WHAT TO WORK ON:
Every record that follows must be given again exactly.

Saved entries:
■ ■ ■ ■ ■

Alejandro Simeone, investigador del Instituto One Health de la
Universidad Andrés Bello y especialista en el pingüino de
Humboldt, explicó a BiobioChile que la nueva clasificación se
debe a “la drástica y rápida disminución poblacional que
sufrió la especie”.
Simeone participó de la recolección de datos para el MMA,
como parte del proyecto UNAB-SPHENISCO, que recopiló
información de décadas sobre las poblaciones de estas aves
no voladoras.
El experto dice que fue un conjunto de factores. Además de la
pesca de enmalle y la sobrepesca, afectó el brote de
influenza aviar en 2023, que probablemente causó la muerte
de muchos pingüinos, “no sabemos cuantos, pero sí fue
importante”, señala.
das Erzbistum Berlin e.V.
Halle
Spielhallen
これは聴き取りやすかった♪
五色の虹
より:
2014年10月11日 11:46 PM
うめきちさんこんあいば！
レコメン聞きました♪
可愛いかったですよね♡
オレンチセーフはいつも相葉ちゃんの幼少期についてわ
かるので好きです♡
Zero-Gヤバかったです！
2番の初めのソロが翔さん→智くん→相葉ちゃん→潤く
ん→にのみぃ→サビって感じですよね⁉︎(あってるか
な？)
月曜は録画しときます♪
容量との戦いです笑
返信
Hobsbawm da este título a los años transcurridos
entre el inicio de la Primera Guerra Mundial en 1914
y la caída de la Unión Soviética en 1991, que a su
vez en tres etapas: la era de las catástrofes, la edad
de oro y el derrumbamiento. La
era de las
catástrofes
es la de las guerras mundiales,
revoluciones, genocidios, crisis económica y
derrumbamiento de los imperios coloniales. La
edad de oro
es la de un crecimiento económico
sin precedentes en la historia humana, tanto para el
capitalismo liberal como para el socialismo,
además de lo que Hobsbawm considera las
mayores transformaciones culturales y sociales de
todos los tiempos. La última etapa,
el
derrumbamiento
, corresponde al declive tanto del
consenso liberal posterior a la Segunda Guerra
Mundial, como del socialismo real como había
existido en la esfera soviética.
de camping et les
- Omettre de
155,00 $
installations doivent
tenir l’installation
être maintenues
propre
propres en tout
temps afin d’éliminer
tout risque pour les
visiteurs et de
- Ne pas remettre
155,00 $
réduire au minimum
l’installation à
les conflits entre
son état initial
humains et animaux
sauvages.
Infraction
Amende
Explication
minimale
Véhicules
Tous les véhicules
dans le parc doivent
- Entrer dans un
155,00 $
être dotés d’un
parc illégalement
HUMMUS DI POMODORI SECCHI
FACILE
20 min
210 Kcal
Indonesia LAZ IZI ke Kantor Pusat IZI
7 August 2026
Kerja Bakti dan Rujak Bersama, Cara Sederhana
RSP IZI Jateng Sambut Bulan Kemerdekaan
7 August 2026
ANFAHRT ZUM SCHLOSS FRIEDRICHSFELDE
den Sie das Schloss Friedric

■ ■ ■ ■ ■

EXERCISE OUTPUT:
Alejandro Simeone, investigador del Instituto One Health de la
Universidad Andrés Bello y especialista en el pingüino de
Humboldt, explicó a BiobioChile que la nueva clasificación se
debe a “la drástica y rápida disminución poblacional que
sufrió la especie”.
Simeone participó de la recolección de datos para el MMA,
como parte del proyecto UNAB-SPHENISCO, que recopiló
información de décadas sobre las poblaciones de estas aves
no voladoras.
El experto dice que fue un conjunto de factores. Además de la
pesca de enmalle y la sobrepesca, afectó el brote de
influenza aviar en 2023, que probablemente causó la muerte
de muchos pingüinos, “no sabemos cuantos, pero sí fue
importante”, señala.
das Erzbistum Berlin e.V.
Halle
Spielhallen
これは聴き取りやすかった♪
五色の虹
より:
2014年10月11日 11:46 PM
うめきちさんこんあいば！
レコメン聞きました♪
可愛いかったですよね♡
オレンチセーフはいつも相葉ちゃんの幼少期についてわ
かるので好きです♡
Zero-Gヤバかったです！
2番の初めのソロが翔さん→智くん→相葉ちゃん→潤く
ん→にのみぃ→サビって感じですよね⁉︎(あってるか
な？)
月曜は録画しときます♪
容量との戦いです笑
返信
Hobsbawm da este título a los años transcurridos
entre el inicio de la Primera Guerra Mundial en 1914
y la caída de la Unión Soviética en 1991, que a su
vez en tres etapas: la era de las catástrofes, la edad
de oro y el derrumbamiento. La
era de las
catástrofes
es la de las guerras mundiales,
revoluciones, genocidios, crisis económica y
derrumbamiento de los imperios coloniales. La
edad de oro
es la de un crecimiento económico
sin precedentes en la historia humana, tanto para el
capitalismo liberal como para el socialismo,
además de lo que Hobsbawm considera las
mayores transformaciones culturales y sociales de
todos los tiempos. La última etapa,
el
derrumbamiento
, corresponde al declive tanto del
consenso liberal posterior a la Segunda Guerra
Mundial, como del socialismo real como había
existido en la esfera soviética.
de camping et les
- Omettre de
155,00 $
installations doivent
tenir l’installation
être maintenues
propre
propres en tout
temps afin d’éliminer
tout risque pour les
visiteurs et de
- Ne pas remettre
155,00 $
réduire au minimum
l’installation à
les conflits entre
son état initial
humains et animaux
sauvages.
Infraction
Amende
Explication
minimale
Véhicules
Tous les véhicules
dans le parc doivent
- Entrer dans un
155,00 $
être dotés d’un
parc illégalement
HUMMUS DI POMODORI SECCHI
FACILE
20 min
210 Kcal
Indonesia LAZ IZI ke Kantor Pusat IZI
7 August 2026
Kerja Bakti dan Rujak Bersama, Cara Sederhana
RSP IZI Jateng Sambut Bulan Kemerdekaan
7 August 2026
ANFAHRT ZUM SCHLOSS FRIEDRICHSFELDE
den Sie das Schloss Friedric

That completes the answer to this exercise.